What to produce:
Nothing but the lines from the one containing "HCM City's e-commerce retail sales expected" through the last line of the records below should be written out, each exactly as it stands.

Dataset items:

+--

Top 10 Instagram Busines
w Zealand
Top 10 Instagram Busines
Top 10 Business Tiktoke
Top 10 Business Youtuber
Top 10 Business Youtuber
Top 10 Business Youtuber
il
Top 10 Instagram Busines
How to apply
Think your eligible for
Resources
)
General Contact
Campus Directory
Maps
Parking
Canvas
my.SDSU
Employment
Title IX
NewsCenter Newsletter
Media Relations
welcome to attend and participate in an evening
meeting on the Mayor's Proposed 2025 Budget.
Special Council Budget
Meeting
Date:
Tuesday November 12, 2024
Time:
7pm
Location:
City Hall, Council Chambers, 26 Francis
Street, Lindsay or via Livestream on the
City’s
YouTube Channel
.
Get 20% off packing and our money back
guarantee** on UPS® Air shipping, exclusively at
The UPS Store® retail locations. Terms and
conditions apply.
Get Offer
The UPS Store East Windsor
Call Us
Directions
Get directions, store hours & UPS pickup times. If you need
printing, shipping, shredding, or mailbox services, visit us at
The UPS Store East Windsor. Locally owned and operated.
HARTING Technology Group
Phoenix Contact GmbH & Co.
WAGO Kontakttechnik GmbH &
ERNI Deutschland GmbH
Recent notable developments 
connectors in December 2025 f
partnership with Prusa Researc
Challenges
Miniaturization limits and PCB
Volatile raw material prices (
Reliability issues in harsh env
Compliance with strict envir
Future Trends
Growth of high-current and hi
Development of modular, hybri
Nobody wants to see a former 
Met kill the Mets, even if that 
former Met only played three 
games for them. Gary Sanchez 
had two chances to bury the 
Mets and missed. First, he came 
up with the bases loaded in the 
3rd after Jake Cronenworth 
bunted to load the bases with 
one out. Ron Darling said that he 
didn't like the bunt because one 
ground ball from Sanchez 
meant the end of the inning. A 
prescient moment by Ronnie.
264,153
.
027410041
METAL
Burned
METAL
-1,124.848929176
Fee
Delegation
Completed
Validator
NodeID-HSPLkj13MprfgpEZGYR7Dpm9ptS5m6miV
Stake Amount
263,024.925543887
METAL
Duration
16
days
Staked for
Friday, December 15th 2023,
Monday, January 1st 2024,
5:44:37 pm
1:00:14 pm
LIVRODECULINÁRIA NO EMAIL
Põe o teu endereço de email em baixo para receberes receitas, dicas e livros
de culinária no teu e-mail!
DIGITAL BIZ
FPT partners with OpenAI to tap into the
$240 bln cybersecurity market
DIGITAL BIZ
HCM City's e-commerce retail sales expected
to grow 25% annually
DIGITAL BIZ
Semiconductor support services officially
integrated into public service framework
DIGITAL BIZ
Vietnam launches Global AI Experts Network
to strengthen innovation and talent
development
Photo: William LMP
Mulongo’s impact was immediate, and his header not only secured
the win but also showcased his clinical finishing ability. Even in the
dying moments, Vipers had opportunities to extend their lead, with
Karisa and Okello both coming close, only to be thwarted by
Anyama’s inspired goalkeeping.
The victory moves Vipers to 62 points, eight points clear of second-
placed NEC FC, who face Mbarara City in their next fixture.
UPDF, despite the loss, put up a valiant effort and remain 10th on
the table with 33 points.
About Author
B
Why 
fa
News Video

+--

Result of this exercise:
HCM City's e-commerce retail sales expected
to grow 25% annually
DIGITAL BIZ
Semiconductor support services officially
integrated into public service framework
DIGITAL BIZ
Vietnam launches Global AI Experts Network
to strengthen innovation and talent
development
Photo: William LMP
Mulongo’s impact was immediate, and his header not only secured
the win but also showcased his clinical finishing ability. Even in the
dying moments, Vipers had opportunities to extend their lead, with
Karisa and Okello both coming close, only to be thwarted by
Anyama’s inspired goalkeeping.
The victory moves Vipers to 62 points, eight points clear of second-
placed NEC FC, who face Mbarara City in their next fixture.
UPDF, despite the loss, put up a valiant effort and remain 10th on
the table with 33 points.
About Author
B
Why 
fa
News Video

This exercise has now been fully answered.